Most camera modules in mobile phones are now a fraction of an inch in dimensions and their thicknesses are approaching those of chip packages. This costing and technology report on Samsung S7 phone states that the camera module with a set of 6 lenses, gyroscope and optical image stabilizer (OIS) driver with flash memory is only 12x12mm in size with a thickness of 5.3mm.
SLR (single lens reflex) cameras of yesterday are mostly mechanical and electromechanical devices requiring no thermal management during their operation. The material sets used in their manufacturing withstood the extremes of temperature and, for the most part, functioned as intended. However, this is not the same with digital cameras – both standalone SLRs and integrated camera modules. The main “light engines” in these devices largely fall into two broad categories: charged couple devices (CCDs) and CMOS imagers.
An excellent introduction to the digital camera technology can be found in this article which succinctly defines all of the underlying terms and technology of image capture with the two broad categories of sensors and their variants. CCDs and CMOS imagers each have their distinct advantages and performance metrics. Their comparison makes sense only in the context of an application; this paper provides a good comparison between the two types of sensors. In general, CCDs produce superior image quality but are bulkier to package and cool.

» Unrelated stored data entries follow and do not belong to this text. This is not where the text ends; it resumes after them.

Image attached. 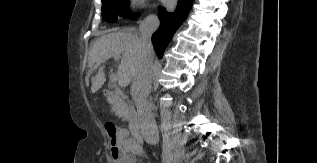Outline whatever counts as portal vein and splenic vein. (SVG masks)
Instances as JSON below:
<instances>
[{
    "label": "portal vein and splenic vein",
    "mask_w": 317,
    "mask_h": 163,
    "mask_svg": "<svg viewBox=\"0 0 317 163\" xmlns=\"http://www.w3.org/2000/svg\"><path fill=\"white\" fill-rule=\"evenodd\" d=\"M114 59H115L116 61L119 60L118 57H114ZM110 81H111V83H116V82L118 81V74L112 73V74L110 75Z\"/></svg>",
    "instance_id": "1"
}]
</instances>
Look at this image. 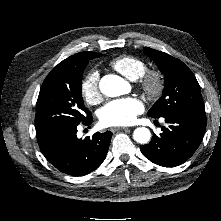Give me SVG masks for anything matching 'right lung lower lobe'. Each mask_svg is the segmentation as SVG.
<instances>
[{"instance_id": "1", "label": "right lung lower lobe", "mask_w": 221, "mask_h": 221, "mask_svg": "<svg viewBox=\"0 0 221 221\" xmlns=\"http://www.w3.org/2000/svg\"><path fill=\"white\" fill-rule=\"evenodd\" d=\"M92 123L90 115L84 125ZM76 126H62L37 134L39 147L46 159L58 170L83 176L96 169L105 159L112 133L96 132L91 138L78 139Z\"/></svg>"}]
</instances>
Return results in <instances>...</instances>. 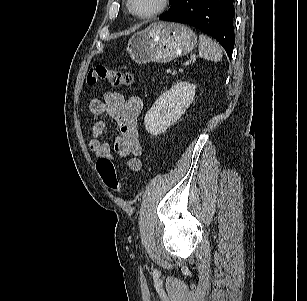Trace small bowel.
Listing matches in <instances>:
<instances>
[{
	"mask_svg": "<svg viewBox=\"0 0 307 301\" xmlns=\"http://www.w3.org/2000/svg\"><path fill=\"white\" fill-rule=\"evenodd\" d=\"M142 106L140 97L127 98L119 92H108L103 99L94 98L89 105L91 114L95 116L106 114L117 122L119 133L114 141V150L119 156L128 158L125 166L134 171L141 168L138 118ZM105 130L106 122L104 120H98L93 124L89 148L97 157L112 159L109 143L101 139Z\"/></svg>",
	"mask_w": 307,
	"mask_h": 301,
	"instance_id": "c3829d8e",
	"label": "small bowel"
}]
</instances>
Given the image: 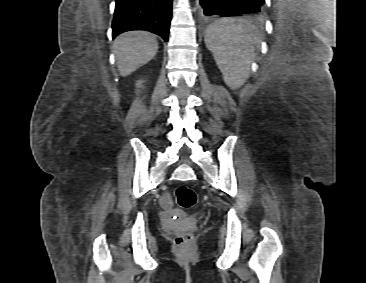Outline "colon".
<instances>
[{
    "label": "colon",
    "mask_w": 366,
    "mask_h": 283,
    "mask_svg": "<svg viewBox=\"0 0 366 283\" xmlns=\"http://www.w3.org/2000/svg\"><path fill=\"white\" fill-rule=\"evenodd\" d=\"M174 195L176 203L183 208H190L197 201L196 193L186 185L178 186L175 189ZM171 232L176 244L180 247L185 246L190 241L191 234L187 229L179 228L174 229Z\"/></svg>",
    "instance_id": "1"
}]
</instances>
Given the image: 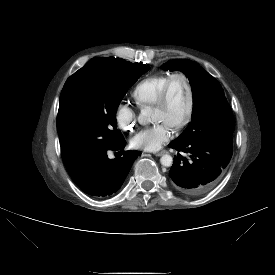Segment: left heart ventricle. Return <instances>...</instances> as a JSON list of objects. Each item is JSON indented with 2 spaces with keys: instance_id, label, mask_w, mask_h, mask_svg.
Here are the masks:
<instances>
[{
  "instance_id": "b2bd125f",
  "label": "left heart ventricle",
  "mask_w": 275,
  "mask_h": 275,
  "mask_svg": "<svg viewBox=\"0 0 275 275\" xmlns=\"http://www.w3.org/2000/svg\"><path fill=\"white\" fill-rule=\"evenodd\" d=\"M188 105V91L184 81L176 78L173 82L169 102L163 108L154 107L153 120L165 122L173 127L181 120L186 112Z\"/></svg>"
}]
</instances>
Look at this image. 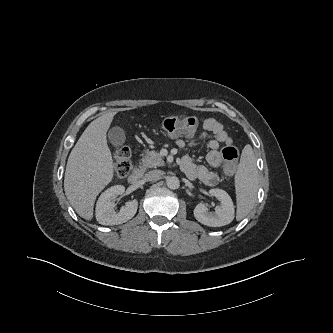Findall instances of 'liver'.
<instances>
[{
  "mask_svg": "<svg viewBox=\"0 0 333 333\" xmlns=\"http://www.w3.org/2000/svg\"><path fill=\"white\" fill-rule=\"evenodd\" d=\"M118 110L92 121L72 149L65 170L64 190L71 206L85 220L93 218L96 197L113 179L114 164L106 133Z\"/></svg>",
  "mask_w": 333,
  "mask_h": 333,
  "instance_id": "obj_1",
  "label": "liver"
}]
</instances>
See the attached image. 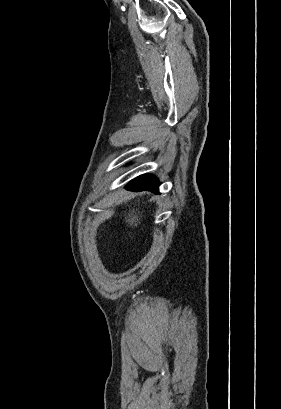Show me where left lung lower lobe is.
I'll use <instances>...</instances> for the list:
<instances>
[{"instance_id": "obj_1", "label": "left lung lower lobe", "mask_w": 281, "mask_h": 409, "mask_svg": "<svg viewBox=\"0 0 281 409\" xmlns=\"http://www.w3.org/2000/svg\"><path fill=\"white\" fill-rule=\"evenodd\" d=\"M159 185L160 183L156 178L144 175L132 180L127 189L135 191L150 190L158 193Z\"/></svg>"}]
</instances>
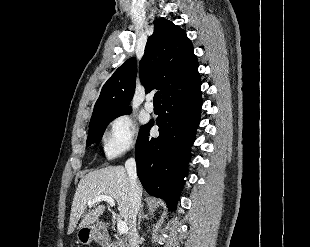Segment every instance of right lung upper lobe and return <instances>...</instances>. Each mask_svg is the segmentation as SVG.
Masks as SVG:
<instances>
[{
  "label": "right lung upper lobe",
  "instance_id": "1",
  "mask_svg": "<svg viewBox=\"0 0 310 247\" xmlns=\"http://www.w3.org/2000/svg\"><path fill=\"white\" fill-rule=\"evenodd\" d=\"M197 69L198 61L186 33L169 20L155 21L139 64L146 93L160 89L164 99L185 91L200 81ZM136 70V60L130 58L114 72L101 90L90 123L131 110L128 105L134 95Z\"/></svg>",
  "mask_w": 310,
  "mask_h": 247
}]
</instances>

In an earlier article, I briefly covered the topic of dark currents in CCD imagers and the need for Thermoelectric (TE) modules to cool the CCD arrays minimizing dark currents. At lower temperatures of the CCD sensor, the ‘dark count’ pixels are lower. The CMOS sensors on the other hand are mostly uncooled, even in cases where the CMOS sensor array is a large one, like the Canon EOS 450D, which has a 12.2M pixel sensor measuring 22.2 x 14.8 mm.

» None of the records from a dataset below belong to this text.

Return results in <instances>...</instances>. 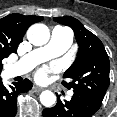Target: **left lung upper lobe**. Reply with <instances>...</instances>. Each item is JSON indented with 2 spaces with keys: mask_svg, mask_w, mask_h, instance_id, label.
<instances>
[{
  "mask_svg": "<svg viewBox=\"0 0 117 117\" xmlns=\"http://www.w3.org/2000/svg\"><path fill=\"white\" fill-rule=\"evenodd\" d=\"M54 20L73 29L79 46L76 60L63 75L69 82L63 81V85L100 107L110 83V62L103 43L71 16Z\"/></svg>",
  "mask_w": 117,
  "mask_h": 117,
  "instance_id": "left-lung-upper-lobe-1",
  "label": "left lung upper lobe"
}]
</instances>
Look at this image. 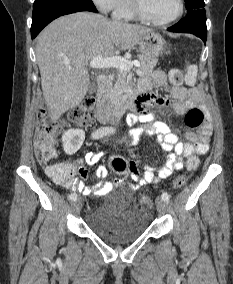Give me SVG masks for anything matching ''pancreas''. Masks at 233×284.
I'll list each match as a JSON object with an SVG mask.
<instances>
[{
	"instance_id": "pancreas-1",
	"label": "pancreas",
	"mask_w": 233,
	"mask_h": 284,
	"mask_svg": "<svg viewBox=\"0 0 233 284\" xmlns=\"http://www.w3.org/2000/svg\"><path fill=\"white\" fill-rule=\"evenodd\" d=\"M140 66L138 68V72L141 75H148L152 73L154 66L156 65V60L151 58H147L143 55L139 56ZM127 71L117 70L115 76H112L111 82L107 92L105 94V98L109 102L111 107L122 106L127 103L129 99L128 85L126 83Z\"/></svg>"
}]
</instances>
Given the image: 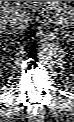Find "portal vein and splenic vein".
<instances>
[{
  "instance_id": "18ae733b",
  "label": "portal vein and splenic vein",
  "mask_w": 74,
  "mask_h": 122,
  "mask_svg": "<svg viewBox=\"0 0 74 122\" xmlns=\"http://www.w3.org/2000/svg\"><path fill=\"white\" fill-rule=\"evenodd\" d=\"M3 9H11L12 8V2L10 1H5L3 6H2Z\"/></svg>"
}]
</instances>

However, for astronomy imaging applications where the ‘dark count’ needs to be minimum, third party Peltier cooling adapters are available for most DSLR cameras. This hyper modification study details how one can disassemble the Canon 450D (XSi) Camera for cooling with heatsink augmentation.
For those of you who are hobbyists interested in building your own DSLR camera from scratch, there is an open source project that will be of interest. The “Build Your Own SLR Camera from Scratch” at SLR Lounge features an open source project for a SLR camera with full documentation and downloadable files. Some parts of the camera, including its body, can be 3D-printed. This project is perfect for designing a more elaborate cooling solution instead of a retrofit for the CMOS imager that can be perhaps integrated in the camera body. (Electronics Cooling would be very interested in hearing about your experience, perhaps in a blog. If interested, please contact me!)
In general, most digital cameras based on CMOS imagers are uncooled. The camera body is utilized as a heatsink with minimal compensation for dark currents in the imager. This has not stopped companies like Apple to get more creative in thermal management of consumer electronics devices. Apple patent “Multi-Level Thermal Management in an Electronic Device,” application #20120311357, 2012 is one such example.